_Extracted material_
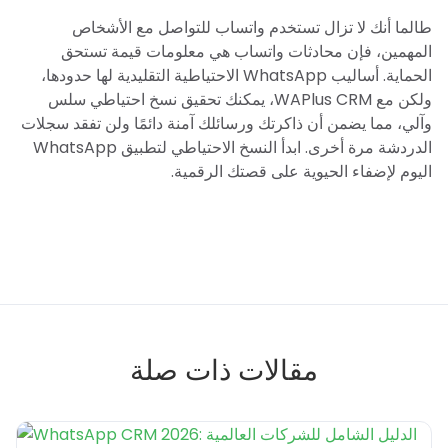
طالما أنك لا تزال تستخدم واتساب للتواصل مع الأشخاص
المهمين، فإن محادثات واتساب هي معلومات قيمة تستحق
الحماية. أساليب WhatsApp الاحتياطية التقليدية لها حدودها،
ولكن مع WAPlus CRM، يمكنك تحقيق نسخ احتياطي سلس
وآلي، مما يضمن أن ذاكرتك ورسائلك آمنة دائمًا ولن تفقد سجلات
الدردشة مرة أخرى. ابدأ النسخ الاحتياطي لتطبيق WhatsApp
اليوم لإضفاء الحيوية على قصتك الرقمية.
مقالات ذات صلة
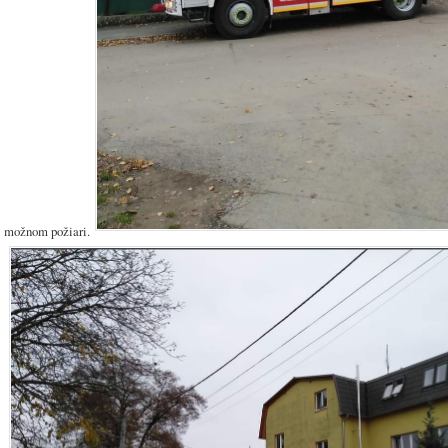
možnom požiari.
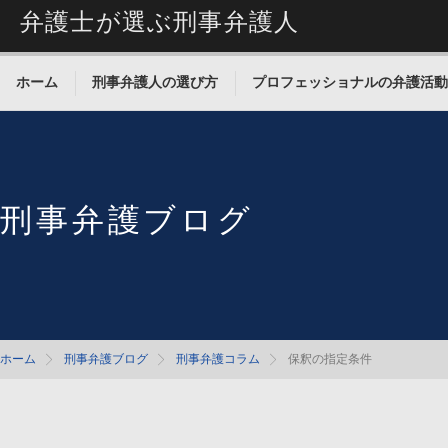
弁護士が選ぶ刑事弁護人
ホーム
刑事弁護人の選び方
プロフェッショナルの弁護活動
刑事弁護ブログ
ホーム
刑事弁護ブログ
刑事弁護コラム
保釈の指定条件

==

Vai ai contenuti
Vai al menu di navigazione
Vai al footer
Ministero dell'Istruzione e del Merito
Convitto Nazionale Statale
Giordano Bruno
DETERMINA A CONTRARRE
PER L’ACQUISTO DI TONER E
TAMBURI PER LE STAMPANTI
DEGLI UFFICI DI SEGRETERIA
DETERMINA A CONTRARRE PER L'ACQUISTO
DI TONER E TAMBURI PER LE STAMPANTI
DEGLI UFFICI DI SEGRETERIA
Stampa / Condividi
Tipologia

--

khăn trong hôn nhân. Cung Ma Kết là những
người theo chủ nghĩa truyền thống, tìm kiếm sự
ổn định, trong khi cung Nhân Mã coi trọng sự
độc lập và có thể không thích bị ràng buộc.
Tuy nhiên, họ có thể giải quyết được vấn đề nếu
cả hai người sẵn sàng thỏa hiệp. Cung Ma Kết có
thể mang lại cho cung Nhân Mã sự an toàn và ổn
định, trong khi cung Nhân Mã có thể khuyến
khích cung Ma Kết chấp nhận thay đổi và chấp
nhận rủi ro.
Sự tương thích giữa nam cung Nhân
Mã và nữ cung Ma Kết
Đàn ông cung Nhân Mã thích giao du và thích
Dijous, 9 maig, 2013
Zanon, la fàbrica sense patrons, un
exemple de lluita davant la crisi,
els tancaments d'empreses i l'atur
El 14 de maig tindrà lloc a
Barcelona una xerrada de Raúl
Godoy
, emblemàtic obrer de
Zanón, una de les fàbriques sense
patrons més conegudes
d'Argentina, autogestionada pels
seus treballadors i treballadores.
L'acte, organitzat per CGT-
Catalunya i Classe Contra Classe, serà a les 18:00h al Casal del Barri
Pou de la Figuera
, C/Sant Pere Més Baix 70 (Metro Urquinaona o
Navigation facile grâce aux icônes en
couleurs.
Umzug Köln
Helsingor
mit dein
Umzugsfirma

_Requirement_
Nothing should appear in the answer except the lines above from the line with "Catalunya i Classe" through the line with "Umzugsfirma", both included, written out exactly.

_Response_
Catalunya i Classe Contra Classe, serà a les 18:00h al Casal del Barri
Pou de la Figuera
, C/Sant Pere Més Baix 70 (Metro Urquinaona o
Navigation facile grâce aux icônes en
couleurs.
Umzug Köln
Helsingor
mit dein
Umzugsfirma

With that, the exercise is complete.